Date Jul 30-31, 2011
City Ha Noi, Vietnam
Venue People's Committee of Khuong Mai Precinct
Address No. 136, Nguyen Ngoc Nai Street, Thanh Xuan District
Website http://www.rubikvn.org/WCA
Organiser Viet Nam Cubing Club
WCA Delegate: @Nguyen Anh Trinh @Anders Larsson

Hope everyone will come


----------



## AvGalen (Jul 5, 2011)

Hanoi is showing up on http://www.worldcubeassociation.org...onId=Vietnam&years=current&pattern=&list=List
but Ho Chi Minh 2011 on http://www.rubikvn.org/WCA/index.php?option=com_content&view=article&id=5&Itemid=2 links to the 2010 competition


----------



## AvGalen (Jul 6, 2011)

Just received this:
Anders Larsson
Ho Chi Minh city venue confirmed. It will be a one-day competition (Saturday 6 Aug). Details are sent to the WCA board for announcing. Should be up RSN.


----------



## anders (Jul 6, 2011)

AvGalen said:


> Just received this:
> Anders Larsson
> Ho Chi Minh city venue confirmed. It will be a one-day competition (Saturday 6 Aug). Details are sent to the WCA board for announcing.

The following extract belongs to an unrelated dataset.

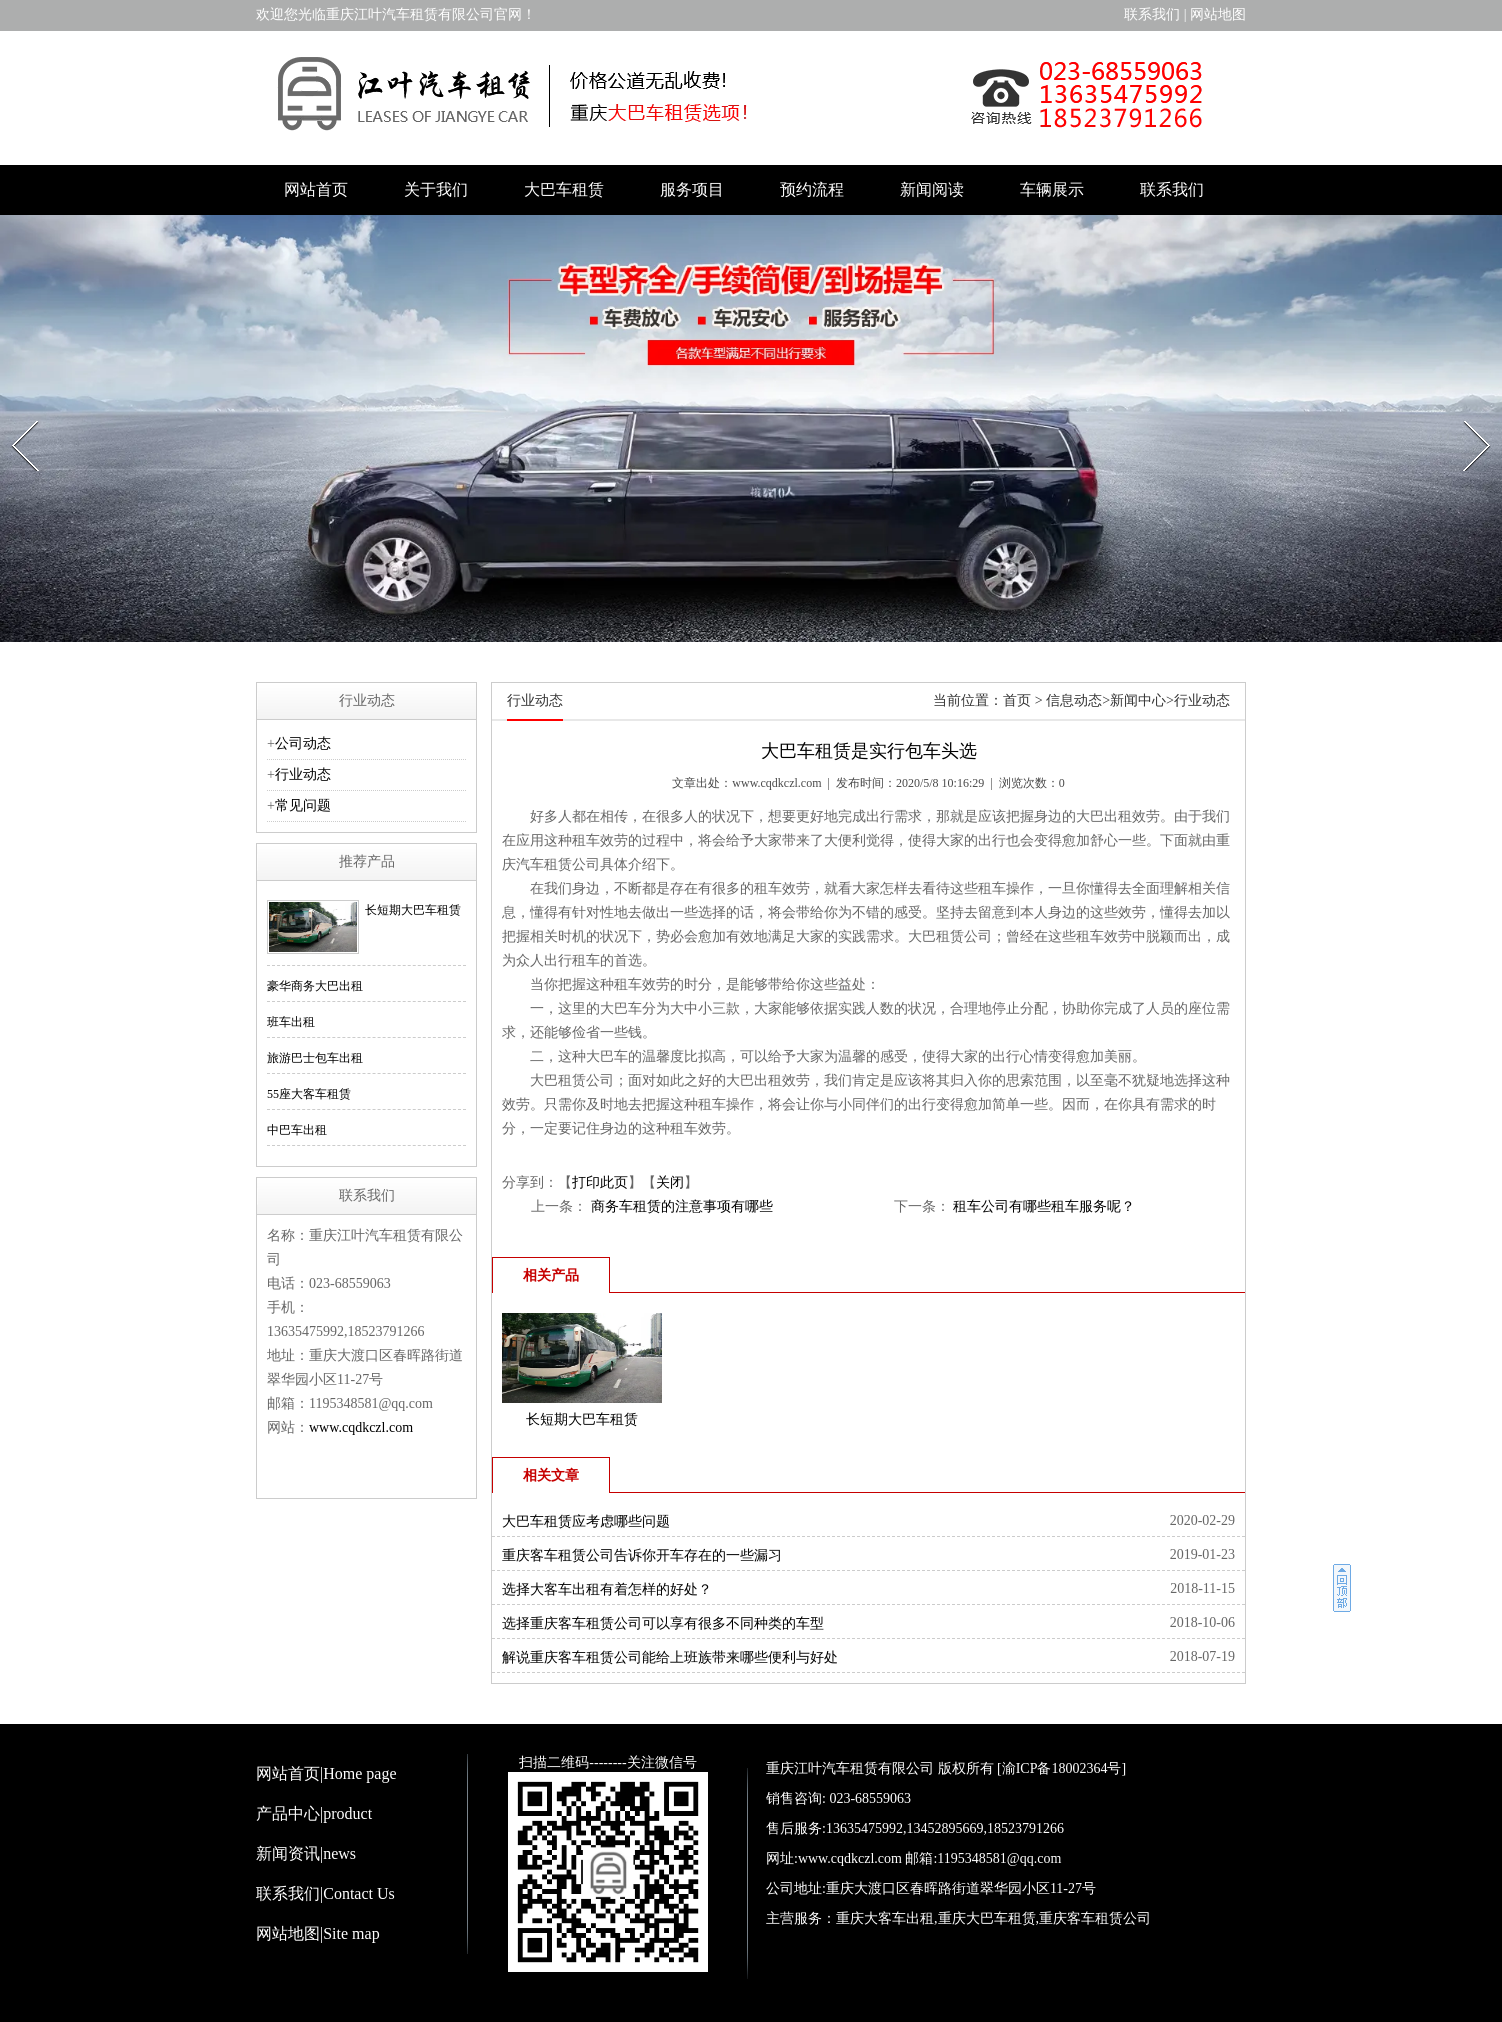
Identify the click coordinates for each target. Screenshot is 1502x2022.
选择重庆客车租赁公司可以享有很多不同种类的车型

Should be up RSN.


 
Old news 
Ha Noi Open 2011: http://worldcubeassociation.org/results/c.php?i=HaNoiOpen2011
Ho Chi Minh City Open 2011: http://worldcubeassociation.org/results/c.php?i=HoChiMinhCityOpen2011


----------



## AvGalen (Jul 6, 2011)

When Anders says "Real Soon Now", he means it!
I (pre) registered, Zoé will do so as well RSN


----------